Flattening ASTs: A Simple and Effective Technique for Compilers

2023/06/08

This article was written by an AI 🤖. The original article can be found here. If you want to learn more about how this works, check out our repo.

Modern language implementations heavily rely on arenas or regions, which are data structures that manage memory allocation. One specific flavor of arenas that's surprisingly effective for compilers and compiler-like things is data structure flattening. This technique uses an arena that only holds one type, essentially becoming a plain array, and allows developers to use array indices where they would otherwise need pointers.

In this post, Adrian Sampson introduces the idea of flattening and its many virtues.

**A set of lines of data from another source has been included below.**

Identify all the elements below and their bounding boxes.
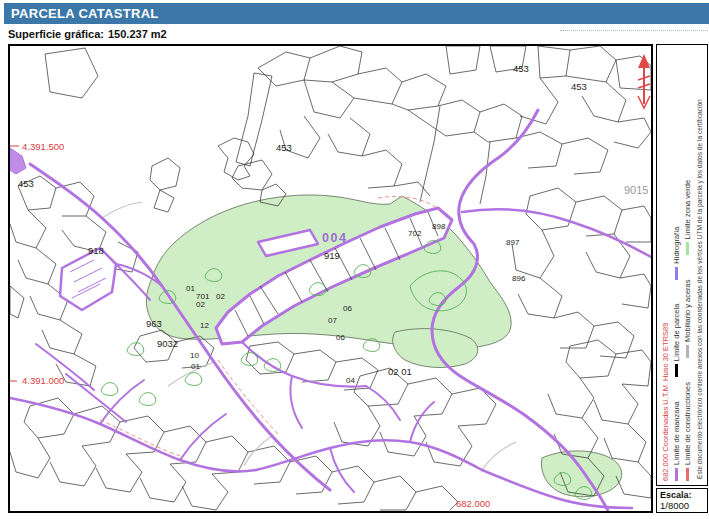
- legend-swatch-icon: [686, 243, 689, 256]
- map-label: 919: [324, 250, 340, 261]
- parcela-catastral-document: { "header": { "title": "PARCELA CATASTRA…: [0, 0, 709, 519]
- north-arrow-icon: [638, 54, 650, 108]
- scale-box: Escala: 1/8000: [656, 488, 708, 513]
- legend-item: Mobiliario y aceras: [683, 280, 692, 359]
- legend-item: Límite zona verde: [683, 180, 692, 256]
- legend-label: Mobiliario y aceras: [683, 280, 692, 343]
- map-label: 02: [196, 300, 205, 309]
- utm-coordinates-note: 682.000 Coordenadas U.T.M. Huso 30 ETRS8…: [661, 323, 671, 481]
- legend-label: Límite de parcela: [672, 304, 681, 362]
- graphic-area-line: Superficie gráfica:150.237 m2: [8, 28, 167, 40]
- legend-line-2: Límite de construccionesMobiliario y ace…: [683, 156, 693, 481]
- map-label: 06: [343, 304, 352, 313]
- legend-label: Hidrografía: [672, 227, 681, 264]
- map-label: 01: [191, 362, 200, 371]
- dotted-rule: [560, 30, 708, 31]
- legend-swatch-icon: [686, 345, 689, 358]
- map-label: 004: [322, 231, 347, 245]
- legend-panel: 682.000 Coordenadas U.T.M. Huso 30 ETRS8…: [656, 44, 708, 486]
- map-label: 918: [88, 245, 104, 256]
- map-label: 897: [506, 238, 520, 247]
- scale-value: 1/8000: [660, 500, 707, 511]
- map-label: 01: [186, 284, 195, 293]
- certification-disclaimer: Este documento electrónico contiene anex…: [695, 99, 705, 479]
- graphic-area-value: 150.237 m2: [108, 28, 167, 40]
- legend-label: Límite zona verde: [683, 180, 692, 240]
- legend-item: Hidrografía: [672, 227, 681, 280]
- map-label: 453: [513, 63, 529, 74]
- legend-swatch-icon: [686, 468, 689, 481]
- map-label: 06: [336, 333, 345, 342]
- map-label: 10: [190, 351, 199, 360]
- page-title: PARCELA CATASTRAL: [4, 3, 709, 24]
- legend-label: Límite de manzana: [672, 401, 681, 465]
- map-label: 9015: [624, 184, 648, 196]
- map-label: 02: [216, 292, 225, 301]
- map-label: 9032: [157, 338, 178, 349]
- legend-item: Límite de parcela: [672, 304, 681, 378]
- legend-swatch-icon: [675, 364, 678, 377]
- legend-swatch-icon: [675, 468, 678, 481]
- map-label: 4.391.000: [22, 375, 64, 386]
- scale-label: Escala:: [660, 490, 707, 500]
- map-label: 12: [200, 321, 209, 330]
- cadastral-map: 4534534534539189639032017010202121001004…: [10, 46, 651, 511]
- map-label: 04: [346, 376, 355, 385]
- map-label: 07: [328, 316, 337, 325]
- legend-line-1: Límite de manzanaLímite de parcelaHidrog…: [672, 203, 682, 481]
- map-label: 453: [571, 81, 587, 92]
- legend-item: Límite de manzana: [672, 401, 681, 481]
- legend-swatch-icon: [675, 267, 678, 280]
- map-label: 896: [512, 274, 526, 283]
- map-label: 898: [432, 222, 446, 231]
- map-label: 453: [276, 142, 292, 153]
- cadastral-map-frame: 4534534534539189639032017010202121001004…: [8, 44, 653, 513]
- graphic-area-label: Superficie gráfica:: [8, 28, 104, 40]
- map-label: 02 01: [388, 366, 412, 377]
- map-label: 4.391.500: [22, 141, 64, 152]
- map-label: 963: [146, 318, 162, 329]
- map-label: 702: [408, 229, 422, 238]
- map-label: 453: [18, 178, 34, 189]
- legend-label: Límite de construcciones: [683, 382, 692, 465]
- map-label: 682.000: [456, 498, 490, 509]
- legend-item: Límite de construcciones: [683, 382, 692, 481]
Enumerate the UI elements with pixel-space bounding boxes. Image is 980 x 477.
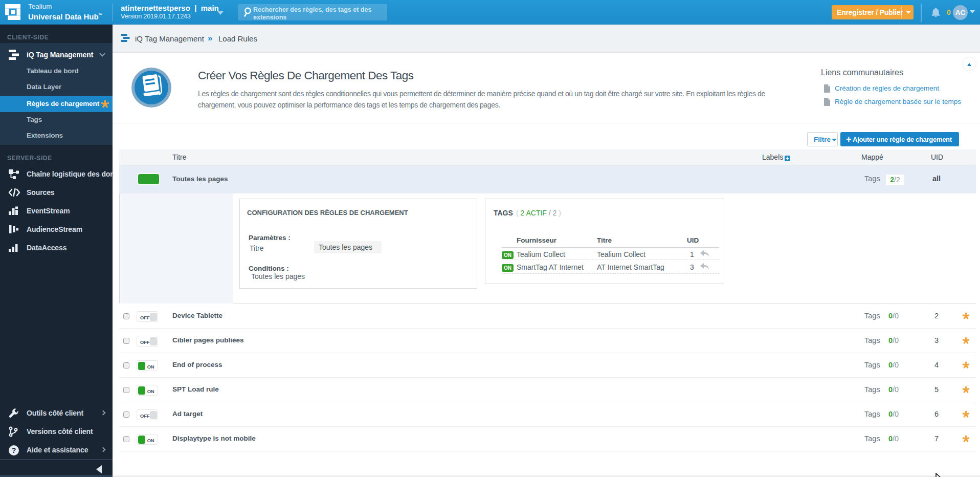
svg-text:?: ? [12, 446, 16, 454]
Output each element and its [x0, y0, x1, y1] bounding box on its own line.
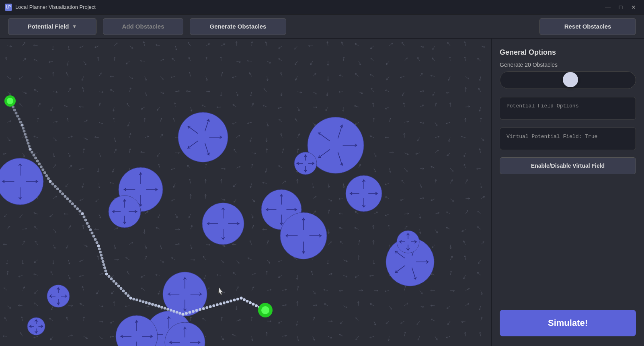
enable-disable-virtual-field-button[interactable]: Enable/Disable Virtual Field	[500, 157, 636, 174]
maximize-button[interactable]: □	[615, 3, 626, 11]
reset-obstacles-label: Reset Obstacles	[564, 23, 611, 30]
generate-label: Generate 20 Obstacles	[500, 62, 636, 68]
spacer	[500, 182, 636, 302]
dropdown-label: Potential Field	[28, 23, 69, 30]
potential-field-options-box: Potential Field Options	[500, 97, 636, 119]
enable-disable-label: Enable/Disable Virtual Field	[531, 163, 605, 169]
potential-field-dropdown[interactable]: Potential Field ▼	[8, 18, 96, 35]
potential-field-options-text: Potential Field Options	[507, 103, 578, 109]
add-obstacles-button[interactable]: Add Obstacles	[103, 18, 183, 35]
titlebar: LP Local Planner Visualization Project —…	[0, 0, 644, 14]
potential-field-options-section: Potential Field Options	[500, 97, 636, 119]
sidebar: General Options Generate 20 Obstacles Po…	[491, 39, 644, 346]
simulate-button[interactable]: Simulate!	[500, 310, 636, 336]
canvas-area[interactable]	[0, 39, 491, 346]
simulate-label: Simulate!	[548, 318, 588, 328]
generate-obstacles-label: Generate Obstacles	[210, 23, 267, 30]
chevron-down-icon: ▼	[72, 24, 77, 29]
virtual-field-section: Virtual Potential Field: True Enable/Dis…	[500, 128, 636, 174]
titlebar-controls: — □ ✕	[602, 3, 639, 11]
minimize-button[interactable]: —	[602, 3, 613, 11]
simulation-canvas[interactable]	[0, 39, 491, 346]
virtual-field-status: Virtual Potential Field: True	[507, 134, 597, 140]
general-options-section: General Options Generate 20 Obstacles	[500, 48, 636, 89]
window-title: Local Planner Visualization Project	[15, 4, 96, 10]
virtual-field-status-box: Virtual Potential Field: True	[500, 128, 636, 150]
add-obstacles-label: Add Obstacles	[122, 23, 164, 30]
general-options-title: General Options	[500, 48, 636, 57]
app-icon: LP	[5, 4, 12, 11]
toggle-knob	[563, 72, 578, 87]
generate-obstacles-button[interactable]: Generate Obstacles	[190, 18, 286, 35]
main-area: General Options Generate 20 Obstacles Po…	[0, 39, 644, 346]
titlebar-left: LP Local Planner Visualization Project	[5, 4, 96, 11]
toolbar: Potential Field ▼ Add Obstacles Generate…	[0, 14, 644, 39]
close-button[interactable]: ✕	[628, 3, 639, 11]
reset-obstacles-button[interactable]: Reset Obstacles	[539, 18, 636, 35]
generate-obstacles-toggle[interactable]	[500, 71, 636, 89]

While the idea of arenas or regions may mean different things to different people, flattening is a simple and effective technique that can be applied to any pointer-laden data structure, including abstract syntax trees (ASTs).

To better understand flattening, Sampson builds a basic interpreter twice: first the normal way and then the flat way. The code for both versions can be found in this repository, where developers can compare and contrast the two branches. The key thing to notice is that the changes are pretty small, but the flat version makes a microbenchmark go 2.4× faster.

Besides performance, flattening also brings some ergonomics advantages. In the normal way of representing an AST, developers would typically use pointers to navigate through the tree structure. However, with flattening, developers can use array indices, which simplifies the code and makes it easier to reason about.

Flattening is a technique that's not often taught in compiler courses or in any CS curriculum for that matter. However, its simplicity and effectiveness make it a valuable tool for developers who want to optimize their code and improve their memory management. With flattening, developers can achieve better performance and more readable code, making it a technique worth considering in any project.